Background In the era of powerful immunosuppression, opportunistic infections are an increasing concern in Systemic Lupus Erythematosus (SLE) patients. One of the best-studied opportunistic infections is Pneumocystis pneumonia (PCP); however, the prevalence of PCP in SLE is not clearly defined, and the low tolerance to trimethoprim-sulfamethoxazole in SLE presents a challenge for PCP prophylaxis in SLE patients. The objective of this study was to evaluate the prevalence of PCP in hospitalised SLE patients at a single medical centre, with a focus on validating PCP and SLE diagnoses with clinical information obtained from corresponding medical records, in order to better define the risk of PCP in SLE.

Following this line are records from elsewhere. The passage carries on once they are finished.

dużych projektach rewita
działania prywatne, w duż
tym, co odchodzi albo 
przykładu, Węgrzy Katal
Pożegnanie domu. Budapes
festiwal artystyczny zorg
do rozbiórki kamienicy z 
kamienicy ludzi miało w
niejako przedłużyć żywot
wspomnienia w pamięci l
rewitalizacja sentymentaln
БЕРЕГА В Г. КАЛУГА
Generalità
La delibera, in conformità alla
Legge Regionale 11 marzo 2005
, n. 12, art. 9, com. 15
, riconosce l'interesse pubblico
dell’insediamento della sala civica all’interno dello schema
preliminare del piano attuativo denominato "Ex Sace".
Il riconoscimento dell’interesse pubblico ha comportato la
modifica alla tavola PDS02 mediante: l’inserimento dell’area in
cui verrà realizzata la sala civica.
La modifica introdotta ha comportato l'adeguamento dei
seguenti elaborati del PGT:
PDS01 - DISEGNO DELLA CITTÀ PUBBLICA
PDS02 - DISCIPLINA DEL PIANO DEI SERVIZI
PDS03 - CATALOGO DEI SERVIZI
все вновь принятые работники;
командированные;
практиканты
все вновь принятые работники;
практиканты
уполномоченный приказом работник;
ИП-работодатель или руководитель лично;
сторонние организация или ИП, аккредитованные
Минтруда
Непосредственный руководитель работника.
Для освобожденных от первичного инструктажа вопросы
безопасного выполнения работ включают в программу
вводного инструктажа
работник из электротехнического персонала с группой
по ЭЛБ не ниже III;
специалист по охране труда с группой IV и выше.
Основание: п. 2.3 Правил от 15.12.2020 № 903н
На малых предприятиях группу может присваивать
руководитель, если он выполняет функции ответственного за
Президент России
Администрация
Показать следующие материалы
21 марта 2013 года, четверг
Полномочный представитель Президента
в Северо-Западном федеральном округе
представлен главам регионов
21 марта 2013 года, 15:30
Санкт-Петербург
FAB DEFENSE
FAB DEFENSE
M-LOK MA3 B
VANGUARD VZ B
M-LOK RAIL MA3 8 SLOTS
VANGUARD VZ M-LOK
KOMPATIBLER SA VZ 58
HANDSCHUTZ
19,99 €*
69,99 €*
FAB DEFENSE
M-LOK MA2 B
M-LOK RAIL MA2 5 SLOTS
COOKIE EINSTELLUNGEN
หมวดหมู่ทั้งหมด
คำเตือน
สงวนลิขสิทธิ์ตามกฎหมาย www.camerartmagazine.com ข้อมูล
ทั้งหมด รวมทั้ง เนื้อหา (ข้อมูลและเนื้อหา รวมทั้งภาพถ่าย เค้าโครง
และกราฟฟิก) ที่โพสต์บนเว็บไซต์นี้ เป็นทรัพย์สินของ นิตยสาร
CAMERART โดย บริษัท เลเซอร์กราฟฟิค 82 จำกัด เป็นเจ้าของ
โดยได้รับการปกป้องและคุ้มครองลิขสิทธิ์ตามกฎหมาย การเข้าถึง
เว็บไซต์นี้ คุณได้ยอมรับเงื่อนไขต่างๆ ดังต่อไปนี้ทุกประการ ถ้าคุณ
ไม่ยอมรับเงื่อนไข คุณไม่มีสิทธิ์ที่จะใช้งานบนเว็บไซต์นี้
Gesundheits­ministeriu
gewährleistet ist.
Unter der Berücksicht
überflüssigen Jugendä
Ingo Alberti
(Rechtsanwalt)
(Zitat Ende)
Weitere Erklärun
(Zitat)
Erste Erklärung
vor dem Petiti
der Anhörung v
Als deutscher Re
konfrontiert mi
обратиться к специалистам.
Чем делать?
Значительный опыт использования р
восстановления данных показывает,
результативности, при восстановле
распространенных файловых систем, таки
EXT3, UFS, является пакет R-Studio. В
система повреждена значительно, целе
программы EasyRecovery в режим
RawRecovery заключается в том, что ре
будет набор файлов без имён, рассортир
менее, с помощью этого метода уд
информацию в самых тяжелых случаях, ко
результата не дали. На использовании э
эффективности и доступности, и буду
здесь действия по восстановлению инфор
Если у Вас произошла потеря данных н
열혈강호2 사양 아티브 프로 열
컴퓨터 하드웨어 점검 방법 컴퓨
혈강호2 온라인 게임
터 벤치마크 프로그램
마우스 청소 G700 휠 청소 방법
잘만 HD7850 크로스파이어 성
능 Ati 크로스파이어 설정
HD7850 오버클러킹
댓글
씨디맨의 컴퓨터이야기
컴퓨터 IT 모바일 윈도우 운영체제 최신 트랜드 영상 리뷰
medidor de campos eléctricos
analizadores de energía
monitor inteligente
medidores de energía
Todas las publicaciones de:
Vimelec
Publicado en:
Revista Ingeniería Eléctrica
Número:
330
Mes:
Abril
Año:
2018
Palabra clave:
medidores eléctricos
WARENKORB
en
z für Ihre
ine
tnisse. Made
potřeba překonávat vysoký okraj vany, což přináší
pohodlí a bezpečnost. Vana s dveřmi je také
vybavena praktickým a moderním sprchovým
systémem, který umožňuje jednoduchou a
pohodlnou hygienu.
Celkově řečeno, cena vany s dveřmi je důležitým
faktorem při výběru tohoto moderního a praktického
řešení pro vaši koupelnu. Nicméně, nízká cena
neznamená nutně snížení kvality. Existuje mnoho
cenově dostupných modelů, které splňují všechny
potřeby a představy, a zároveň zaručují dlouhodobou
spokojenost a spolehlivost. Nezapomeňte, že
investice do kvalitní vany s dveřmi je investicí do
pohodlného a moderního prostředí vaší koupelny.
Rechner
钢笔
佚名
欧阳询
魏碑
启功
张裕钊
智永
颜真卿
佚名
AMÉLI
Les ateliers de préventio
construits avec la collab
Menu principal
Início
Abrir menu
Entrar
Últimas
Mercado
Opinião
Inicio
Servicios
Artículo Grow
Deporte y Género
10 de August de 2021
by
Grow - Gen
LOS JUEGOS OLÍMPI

Materials and methods This is a retrospective cohort study evaluating the prevalence of PCP in all patients with SLE treated at Columbia University Medical Centre-New York Presbyterian Hospital between January 2000 and September 2014, using electronic medical record (EMR) data from the Clinical Data Warehouse. Patients with human immunodeficiency virus/acquired immunodeficiency syndrome (HIV/AIDS) and patients with renal transplants represented immunocompromised control groups. Patients with SLE, PCP, HIV/AIDS, or renal transplant were identified using diagnostic codes from the International Classification of Diseases, Ninth Revision (ICD-9).

Results Out of 2,013 hospitalised SLE patients, nine were identified with presumed PCP, yielding a prevalence of 0.45%. Three of the nine PCP cases were patients with concomitant SLE and HIV/AIDS. Only one of these nine cases was histologically confirmed as PCP, this too in a concomitant SLE and HIV/AIDS patient with a CD4 count of 13 cells/mm³. The prevalence of PCP in renal transplant patients and HIV/AIDS patients was 0.61% and 5.98% respectively.

Conclusions Given the reported high rate of adverse effects of trimethoprim-sulfamethoxazole in SLE patients and our finding of low prevalence of PCP infections in hospitalised SLE patients, our data do not substantiate the need for initiating PCP prophylaxis in SLE patients except in those with concurrent HIV/AIDS.